EXERCISE PROMPT:
From the listing that follows, reproduce only the lines from the one holding "information. Founded by the Pidgeon brothers." through the one holding "You can automatically", both included, with no pictures.

********************

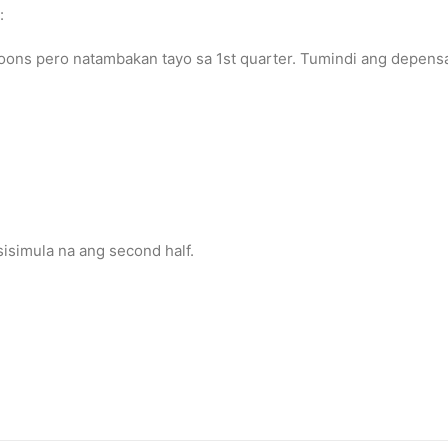
:
ons pero natambakan tayo sa 1st quarter. Tumindi ang depensa n
isimula na ang second half.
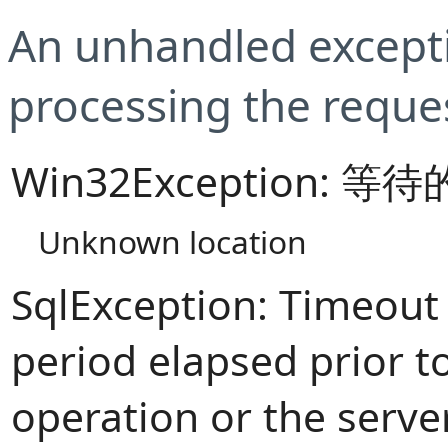
An unhandled excepti
processing the reque
Win32Exception:
Unknown location
SqlException: Timeout
period elapsed prior t
operation or the serve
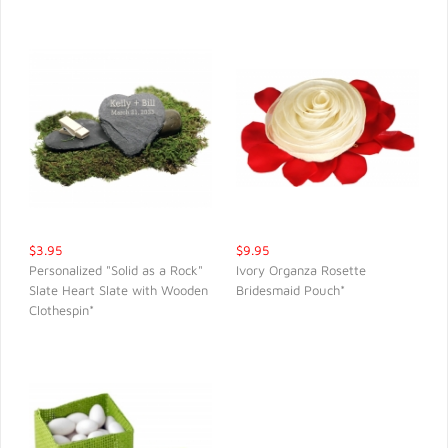
$3.95
$9.95
Personalized "Solid as a Rock"
Ivory Organza Rosette
Slate Heart Slate with Wooden
Bridesmaid Pouch*
QUICK VIEW
QUICK VIEW
Clothespin*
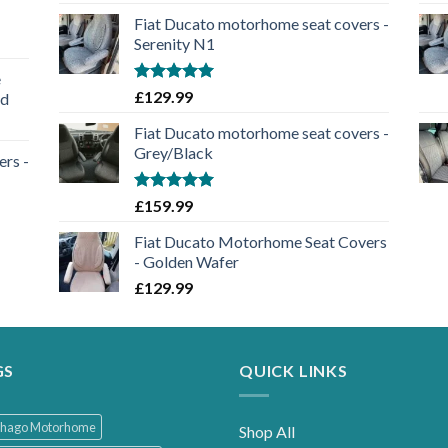
out of 5
Fiat Ducato motorhome seat covers -
Serenity N1
e
Rated
5.00
£
129.99
nd
out of 5
Fiat Ducato motorhome seat covers -
Grey/Black
rs -
Rated
5.00
£
159.99
out of 5
Fiat Ducato Motorhome Seat Covers
- Golden Wafer
£
129.99
GS
QUICK LINKS
thago Motorhome
Shop All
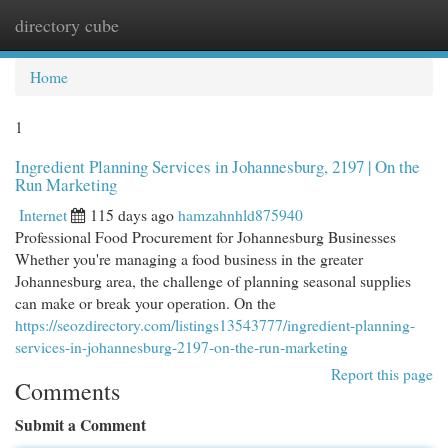
directory cube
Togg
navi
Home
1
Ingredient Planning Services in Johannesburg, 2197 | On the
Run Marketing
Internet
115 days ago
hamzahnhld875940
Professional Food Procurement for Johannesburg Businesses
Whether you're managing a food business in the greater
Johannesburg area, the challenge of planning seasonal supplies
can make or break your operation. On the
https://seozdirectory.com/listings13543777/ingredient-planning-
services-in-johannesburg-2197-on-the-run-marketing
Report this page
Comments
Submit a Comment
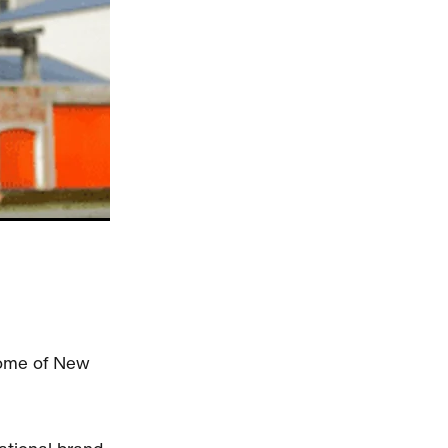
some of New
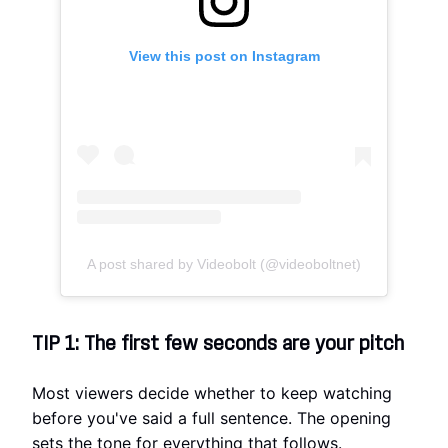
View this post on Instagram
A post shared by Videobolt (@videoboltnet)
TIP 1: The first few seconds are your pitch
Most viewers decide whether to keep watching
before you've said a full sentence. The opening
sets the tone for everything that follows.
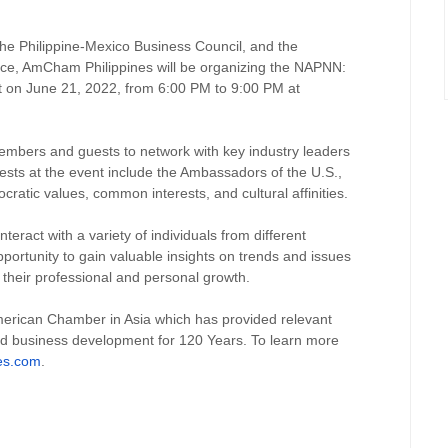
the Philippine-Mexico Business Council, and the
e, AmCham Philippines will be organizing the NAPNN:
t on June 21, 2022, from 6:00 PM to 9:00 PM at
embers and guests to network with key industry leaders
ests at the event include the Ambassadors of the U.S.,
ratic values, common interests, and cultural affinities.
nteract with a variety of individuals from different
pportunity to gain valuable insights on trends and issues
to their professional and personal growth.
merican Chamber in Asia which has provided relevant
nd business development for 120 Years. To learn more
es.com
.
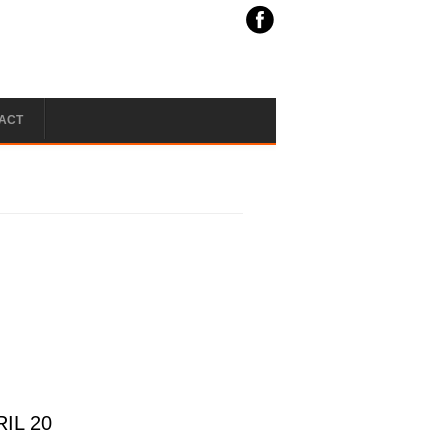
ACT
IL 20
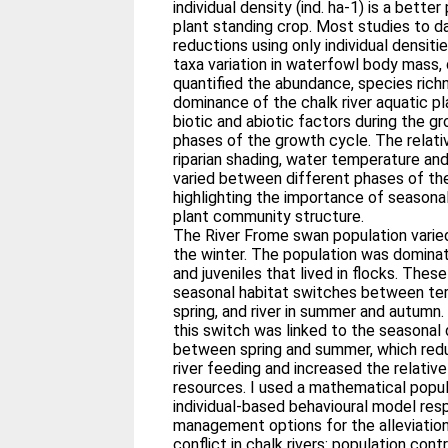
individual density (ind. ha-1) is a better
plant standing crop. Most studies to 
reductions using only individual densit
taxa variation in waterfowl body mass, d
quantified the abundance, species rich
dominance of the chalk river aquatic pl
biotic and abiotic factors during the g
phases of the growth cycle. The relati
riparian shading, water temperature a
varied between different phases of the
highlighting the importance of seasonal
plant community structure.
The River Frome swan population varied
the winter. The population was domina
and juveniles that lived in flocks. Thes
seasonal habitat switches between terr
spring, and river in summer and autumn.
this switch was linked to the seasonal
between spring and summer, which red
river feeding and increased the relative
resources. I used a mathematical popu
individual-based behavioural model res
management options for the alleviation
conflict in chalk rivers: population cont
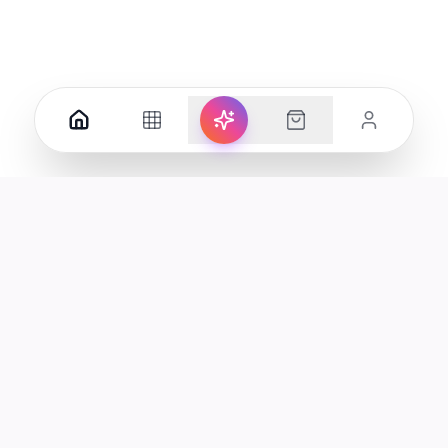
Your premier destination for genuine electronics and lifestyle
products in the UAE.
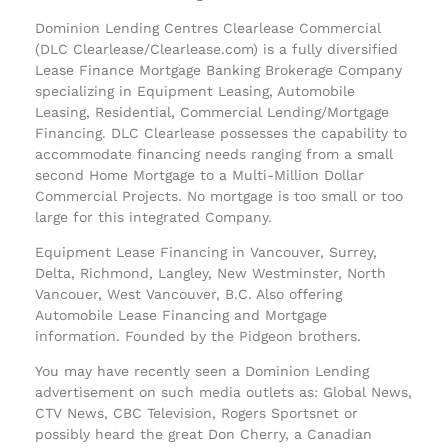
Dominion Lending Centres Clearlease Commercial
(DLC Clearlease/Clearlease.com) is a fully diversified
Lease Finance Mortgage Banking Brokerage Company
specializing in Equipment Leasing, Automobile
Leasing, Residential, Commercial Lending/Mortgage
Financing. DLC Clearlease possesses the capability to
accommodate financing needs ranging from a small
second Home Mortgage to a Multi-Million Dollar
Commercial Projects. No mortgage is too small or too
large for this integrated Company.
Equipment Lease Financing in Vancouver, Surrey,
Delta, Richmond, Langley, New Westminster, North
Vancouer, West Vancouver, B.C. Also offering
Automobile Lease Financing and Mortgage
information. Founded by the Pidgeon brothers.
You may have recently seen a Dominion Lending
advertisement on such media outlets as: Global News,
CTV News, CBC Television, Rogers Sportsnet or
possibly heard the great Don Cherry, a Canadian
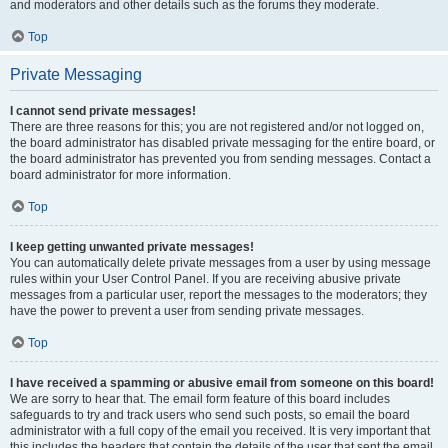
and moderators and other details such as the forums they moderate.
Top
Private Messaging
I cannot send private messages!
There are three reasons for this; you are not registered and/or not logged on,
the board administrator has disabled private messaging for the entire board, or
the board administrator has prevented you from sending messages. Contact a
board administrator for more information.
Top
I keep getting unwanted private messages!
You can automatically delete private messages from a user by using message
rules within your User Control Panel. If you are receiving abusive private
messages from a particular user, report the messages to the moderators; they
have the power to prevent a user from sending private messages.
Top
I have received a spamming or abusive email from someone on this board!
We are sorry to hear that. The email form feature of this board includes
safeguards to try and track users who send such posts, so email the board
administrator with a full copy of the email you received. It is very important that
this includes the headers that contain the details of the user that sent the email.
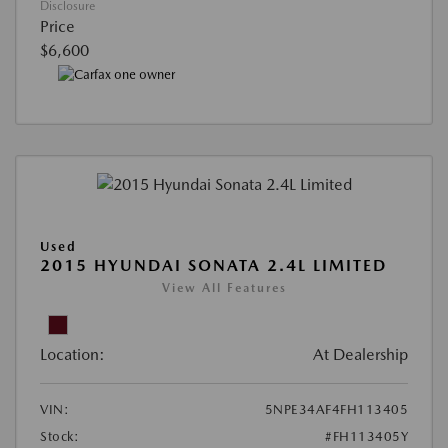
Disclosure
Price
$6,600
Used
2015 HYUNDAI SONATA 2.4L LIMITED
View All Features
Location:
At Dealership
VIN:
5NPE34AF4FH113405
Stock:
#FH113405Y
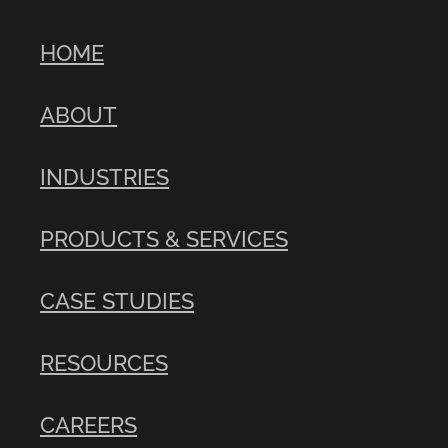
HOME
ABOUT
INDUSTRIES
PRODUCTS & SERVICES
CASE STUDIES
RESOURCES
CAREERS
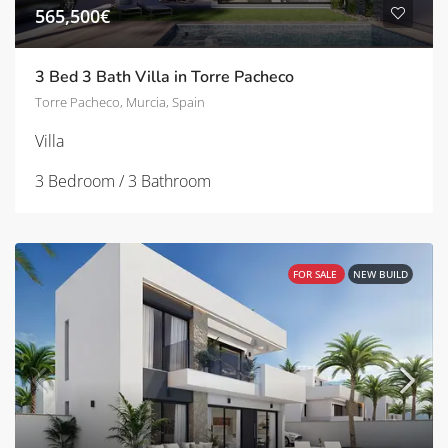
565,500€
3 Bed 3 Bath Villa in Torre Pacheco
Torre Pacheco, Murcia, Spain
Villa
3 Bedroom / 3 Bathroom
FOR SALE
NEW BUILD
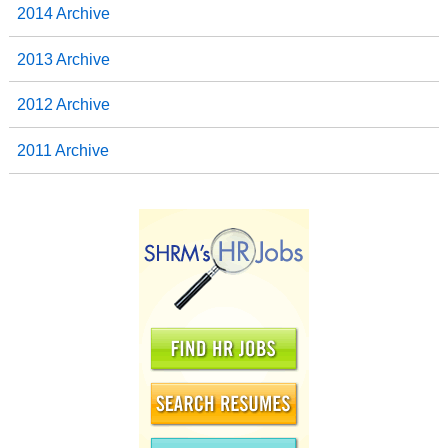
2014 Archive
2013 Archive
2012 Archive
2011 Archive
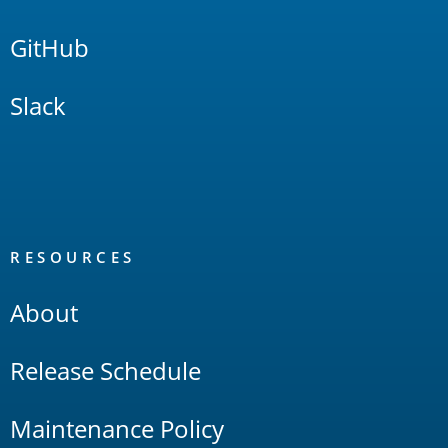
GitHub
Slack
RESOURCES
About
Release Schedule
Maintenance Policy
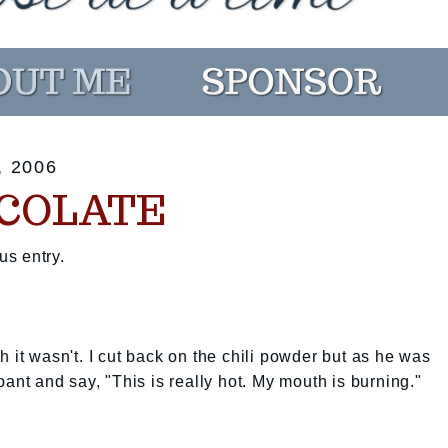
 2006
COLATE
us entry.
 it wasn't. I cut back on the chili powder but as he was
pant and say, "This is really hot. My mouth is burning."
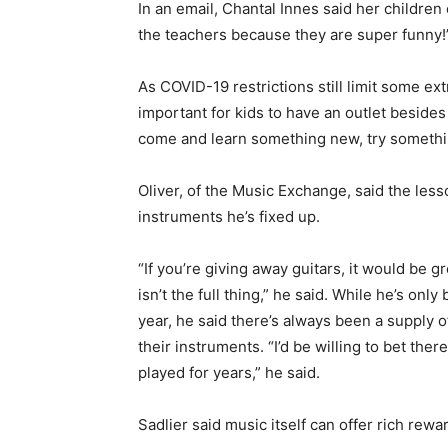
In an email, Chantal Innes said her children 
the teachers because they are super funny!
As COVID-19 restrictions still limit some extr
important for kids to have an outlet besides
come and learn something new, try somethin
Oliver, of the Music Exchange, said the lesso
instruments he’s fixed up.
“If you’re giving away guitars, it would be g
isn’t the full thing,” he said. While he’s on
year, he said there’s always been a supply 
their instruments. “I’d be willing to bet ther
played for years,” he said.
Sadlier said music itself can offer rich rewa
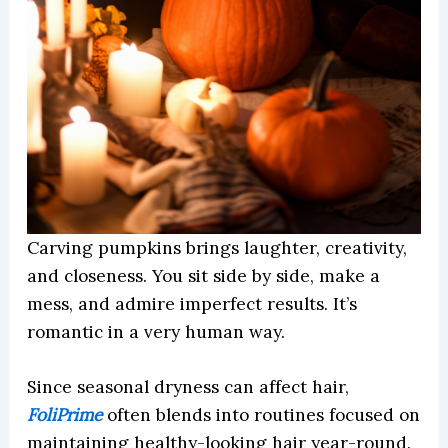
Carving pumpkins brings laughter, creativity,
and closeness. You sit side by side, make a
mess, and admire imperfect results. It’s
romantic in a very human way.
Since seasonal dryness can affect hair,
FoliPrime
often blends into routines focused on
maintaining healthy-looking hair year-round.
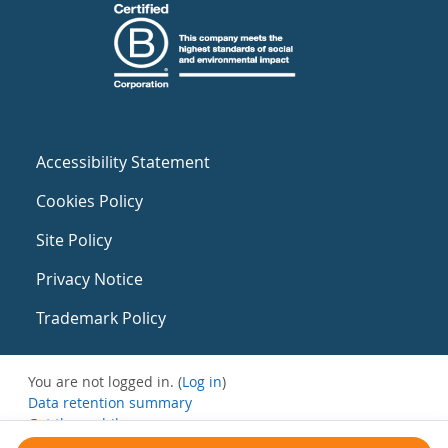
Accessibility Statement
Cookies Policy
Site Policy
Privacy Notice
Trademark Policy
You are not logged in. (
Log in
)
Data retention summary
Get the mobile app
Switch to the standard theme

********************

EXPECTED OUTPUT:
information. Founded by the Pidgeon brothers.
You may have recently seen a Dominion Lending
advertisement on such media outlets as: Global News,
CTV News, CBC Television, Rogers Sportsnet or
possibly heard the great Don Cherry, a Canadian
and moderators and other details such as the forums they moderate.
Top
Private Messaging
I cannot send private messages!
There are three reasons for this; you are not registered and/or not logged on,
the board administrator has disabled private messaging for the entire board, or
the board administrator has prevented you from sending messages. Contact a
board administrator for more information.
Top
I keep getting unwanted private messages!
You can automatically delete private messages from a user by using message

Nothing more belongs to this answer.